WHAT IS REQUIRED
An exact transcript of every entry is required, without any of the pictures.

(Collected data)
--*--
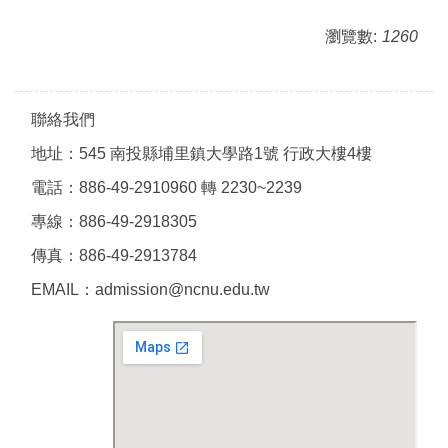
瀏覽數:
1260
聯絡我們
地址：545 南投縣埔里鎮大學路1號 行政大樓4樓
電話：886-49-2910960 轉 2230~2239
專線：886-49-2918305
傳真：886-49-2913784
EMAIL：admission@ncnu.edu.tw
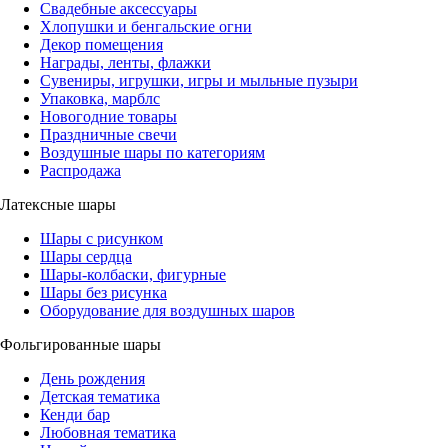
Свадебные аксессуары
Хлопушки и бенгальские огни
Декор помещения
Награды, ленты, флажки
Сувениры, игрушки, игры и мыльные пузыри
Упаковка, марблс
Новогодние товары
Праздничные свечи
Воздушные шары по категориям
Распродажа
Латексные шары
Шары с рисунком
Шары сердца
Шары-колбаски, фигурные
Шары без рисунка
Оборудование для воздушных шаров
Фольгированные шары
День рождения
Детская тематика
Кенди бар
Любовная тематика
--*--
TASK SOLUTION
瀏覽數:
1260
聯絡我們
地址：545 南投縣埔里鎮大學路1號 行政大樓4樓
電話：886-49-2910960 轉 2230~2239
專線：886-49-2918305
傳真：886-49-2913784
EMAIL：admission@ncnu.edu.tw
Свадебные аксессуары
Хлопушки и бенгальские огни
Декор помещения
Награды, ленты, флажки
Сувениры, игрушки, игры и мыльные пузыри
Упаковка, марблс
Новогодние товары
Праздничные свечи
Воздушные шары по категориям
Распродажа
Латексные шары
Шары с рисунком
Шары сердца
Шары-колбаски, фигурные
Шары без рисунка
Оборудование для воздушных шаров
Фольгированные шары
День рождения
Детская тематика
Кенди бар
Любовная тематика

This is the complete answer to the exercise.